The other day, a cop in Georgia

said, we only kill black people.




Aileen Bassis

levelheaded: Mineral to Marrow

 

This poem begins quietly. The title, with an alliterative and abstract “mineral” and “marrow,” is vague in a familiar, poetic way. The speaker delicately describes a portrait with a man dressed in “blue satin” and with a “gaze, opaque.” Within this quiet, lyrical mode though, the speaker identifies the portrait’s subject as a “plantation owner” and points out his “imperious crooked arm.” Even in these early moments, the poem begins its metamorphosis from quiet observation to outright anger.

 

It’s an anger that ultimately damns the past and the present, an anger that damns the plantation owner and implicates the speaker in America’s continuum of racial injustice. The speaker’s “reflection” – what makes her “part of this puzzle” – includes her in the portrait. By superimposing an image of her face on top of his, she can see her own “opaque” gaze alongside the face of the plantation owner.
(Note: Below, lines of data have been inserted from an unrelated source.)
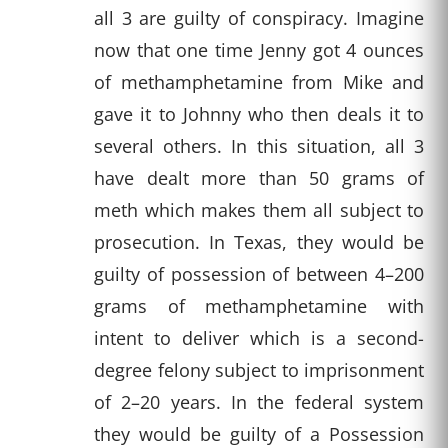
all 3 are guilty of conspiracy. Imagine
now that one time Jenny got 4 ounces
of methamphetamine from Mike and
gave it to Johnny who then deals it to
several others. In this situation, all 3
have dealt more than 50 grams of
meth which makes them all subject to
prosecution. In Texas, they would be
guilty of possession of between 4–200
grams of methamphetamine with
intent to deliver which is a second-
degree felony subject to imprisonment
of 2–20 years. In the federal system
they would be guilty of a Possession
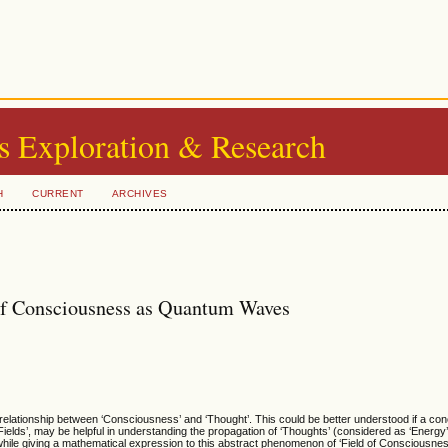
s Exploration & Research
H
CURRENT
ARCHIVES
 of Consciousness as Quantum Waves
 relationship between ‘Consciousness’ and ‘Thought’. This could be better understood if a conc
Fields’, may be helpful in understanding the propagation of ‘Thoughts’ (considered as ‘Energy’),
hile giving a mathematical expression to this abstract phenomenon of ‘Field of Consciousness’,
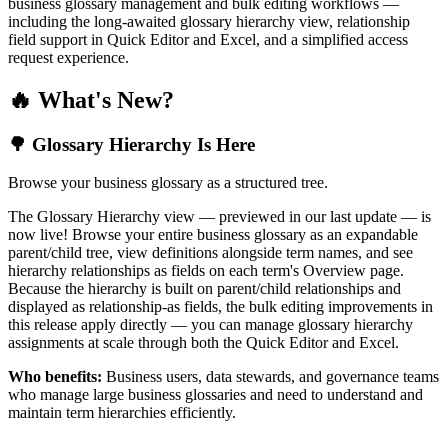
business glossary management and bulk editing workflows —
including the long-awaited glossary hierarchy view, relationship
field support in Quick Editor and Excel, and a simplified access
request experience.
🔥 What's New?
🌳 Glossary Hierarchy Is Here
Browse your business glossary as a structured tree.
The Glossary Hierarchy view — previewed in our last update — is
now live! Browse your entire business glossary as an expandable
parent/child tree, view definitions alongside term names, and see
hierarchy relationships as fields on each term's Overview page.
Because the hierarchy is built on parent/child relationships and
displayed as relationship-as fields, the bulk editing improvements in
this release apply directly — you can manage glossary hierarchy
assignments at scale through both the Quick Editor and Excel.
Who benefits:
Business users, data stewards, and governance teams
who manage large business glossaries and need to understand and
maintain term hierarchies efficiently.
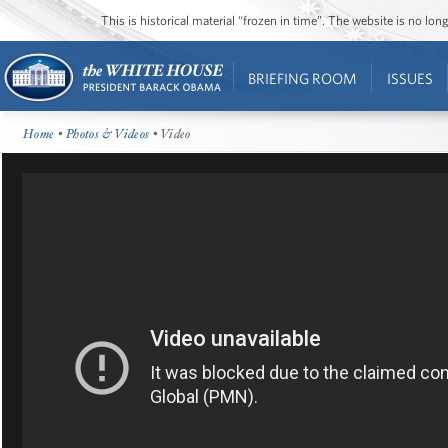
This is historical material “frozen in time”. The website is no l
BRIEFING ROOM
ISSUES
Home
•
Photos & Videos
• Video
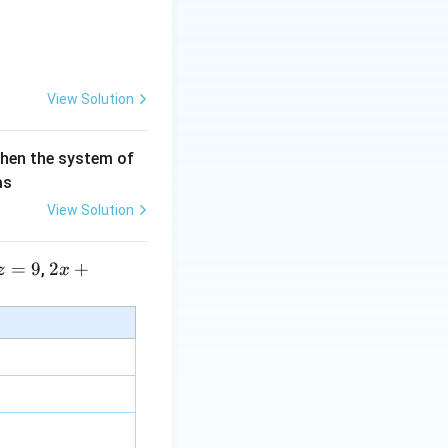
View Solution
then the system of
as
View Solution
=
9
2 x
2
+
,
z
x
+5
y+
\la
m
bd
a z
=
In her “move closer,” she suggests the plantation owner is part of a puzzle “roped / together” into an inhuman, immoral, corrupt system. But how is she involved? Well, she is involved when she looks at and considers the portrait. Her gaze makes the portrait part of a past that extends into her own life. And it makes her a participant in a collective narrative that often has “blue satin” draped all over the ugly parts.

 

And that’s exactly why the final strophe cuts out all the ambiguity. The speaker tells us “we’re roped / together, beyond grace, in a knot / that cuts too harsh for metaphor.” Then she removes the metaphor. She pulls away the satin. She rips off the curled wig. The word “you,” which had maintained a vestigial distance between the speaker and plantation owner, is gone. “How did it feel to own another?,” she asks outright. And that ugly question about the past is coupled with something more recent – another ugly part of our narrative told plainly, this time from just “the other day.”